González Cristina, Ayobi Nicolás, Escallón Felipe, Baldovino-Chiquillo Laura, Wilches-Mogollón Maria, Pasos Donny, Ramírez Nicole, Pinzón Jose, Sarmiento Olga, Quistberg D Alex, Arbeláez Pablo
Center for Research and Formation in Artificial Intelligence, Universidad de los Andes, Colombia.
School of Engineering, Universidad de los Andes, Colombia.
IEEE Int Conf Comput Vis Workshops. 2023 Oct;2023:3222-3234. doi: 10.1109/iccvw60793.2023.00347. Epub 2023 Dec 25.

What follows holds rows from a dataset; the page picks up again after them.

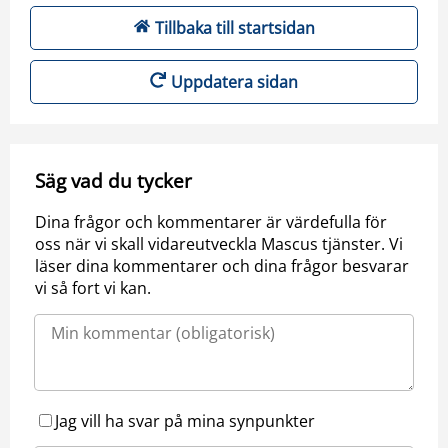
Tillbaka till startsidan
Uppdatera sidan
Säg vad du tycker
Dina frågor och kommentarer är värdefulla för
oss när vi skall vidareutveckla Mascus tjänster. Vi
läser dina kommentarer och dina frågor besvarar
vi så fort vi kan.
Jag vill ha svar på mina synpunkter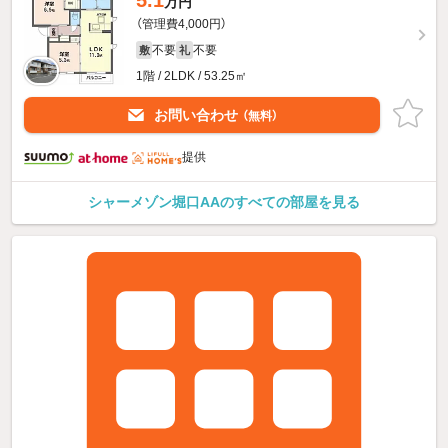
万円
（管理費4,000円）
不要
不要
敷
礼
1階 / 2LDK / 53.25㎡
お問い合わせ
（無料）
提供
シャーメゾン堀口AAのすべての部屋を見る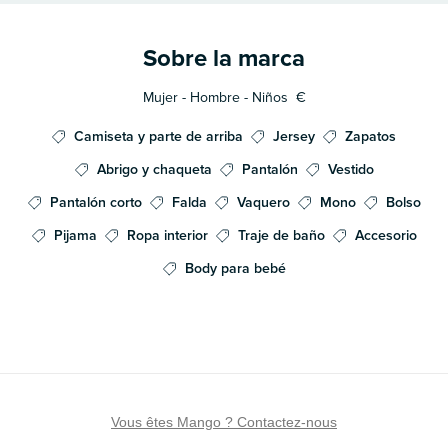
Sobre la marca
Mujer - Hombre - Niños
€
Camiseta y parte de arriba
Jersey
Zapatos
Abrigo y chaqueta
Pantalón
Vestido
Pantalón corto
Falda
Vaquero
Mono
Bolso
Pijama
Ropa interior
Traje de baño
Accesorio
Body para bebé
Vous êtes Mango ? Contactez-nous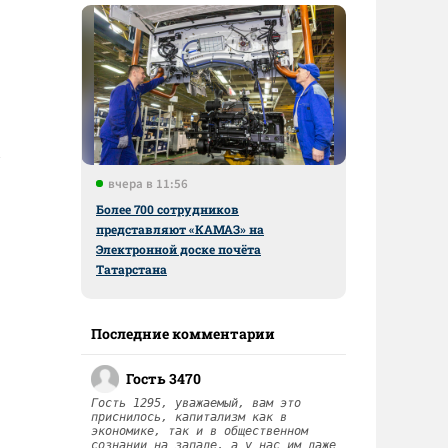
вчера в 11:56
Более 700 сотрудников
представляют «КАМАЗ» на
Электронной доске почёта
Татарстана
Последние комментарии
Гость 3470
Гость 1295, уважаемый, вам это
приснилось, капитализм как в
экономике, так и в общественном
сознании на западе, а у нас им даже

This paper introduces a novel benchmark to study the impact and relationship of built environment elements on pedestrian collision prediction, intending to enhance environmental awareness in autonomous driving systems to prevent pedestrian injuries actively. We introduce a built environment detection task in large-scale panoramic images and a detection-based pedestrian collision frequency prediction task. We propose a baseline method that incorporates a collision prediction module into a state-of-the-art detection model to tackle both tasks simultaneously. Our experiments demonstrate a significant correlation between object detection of built environment elements and pedestrian collision frequency prediction. Our results are a stepping stone towards understanding the interdependencies between built environment conditions and pedestrian safety.
本文介绍了一种新颖的基准,用于研究建筑环境要素对行人碰撞预测的影响及关系,旨在增强自动驾驶系统中的环境意识,以积极预防行人受伤。我们在大规模全景图像中引入了建筑环境检测任务以及基于检测的行人碰撞频率预测任务。我们提出了一种基线方法,将碰撞预测模块纳入最先进的检测模型中,以同时处理这两项任务。我们的实验表明,建筑环境要素的目标检测与行人碰撞频率预测之间存在显著相关性。我们的研究结果是迈向理解建筑环境条件与行人安全之间相互依存关系的垫脚石。